> [WHAT THE EXERCISE ASKS] Each line from the one containing "Presenze - dai 12 ai 16 anni" to the end of the records below should be restated word for word; please leave out all other lines.

(Page images and extracted text)

== Segment start ==

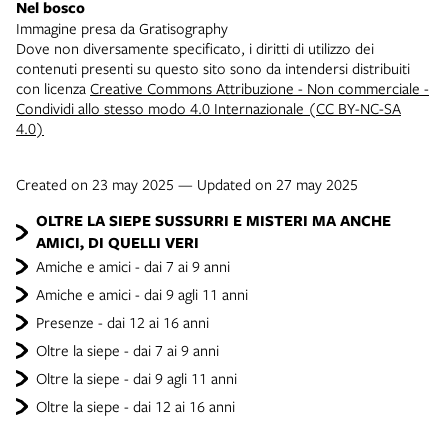
Nel bosco
Immagine presa da Gratisography
Dove non diversamente specificato, i diritti di utilizzo dei
contenuti presenti su questo sito sono da intendersi distribuiti
con licenza
Creative Commons Attribuzione - Non commerciale -
Condividi allo stesso modo 4.0 Internazionale (CC BY-NC-SA
4.0)
Created on 23 may 2025 — Updated on 27 may 2025
OLTRE LA SIEPE SUSSURRI E MISTERI MA ANCHE
AMICI, DI QUELLI VERI
Amiche e amici - dai 7 ai 9 anni
Amiche e amici - dai 9 agli 11 anni
Presenze - dai 12 ai 16 anni
Oltre la siepe - dai 7 ai 9 anni
Oltre la siepe - dai 9 agli 11 anni
Oltre la siepe - dai 12 ai 16 anni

== Segment end ==

> [REPLY TO THE EXERCISE]
Presenze - dai 12 ai 16 anni
Oltre la siepe - dai 7 ai 9 anni
Oltre la siepe - dai 9 agli 11 anni
Oltre la siepe - dai 12 ai 16 anni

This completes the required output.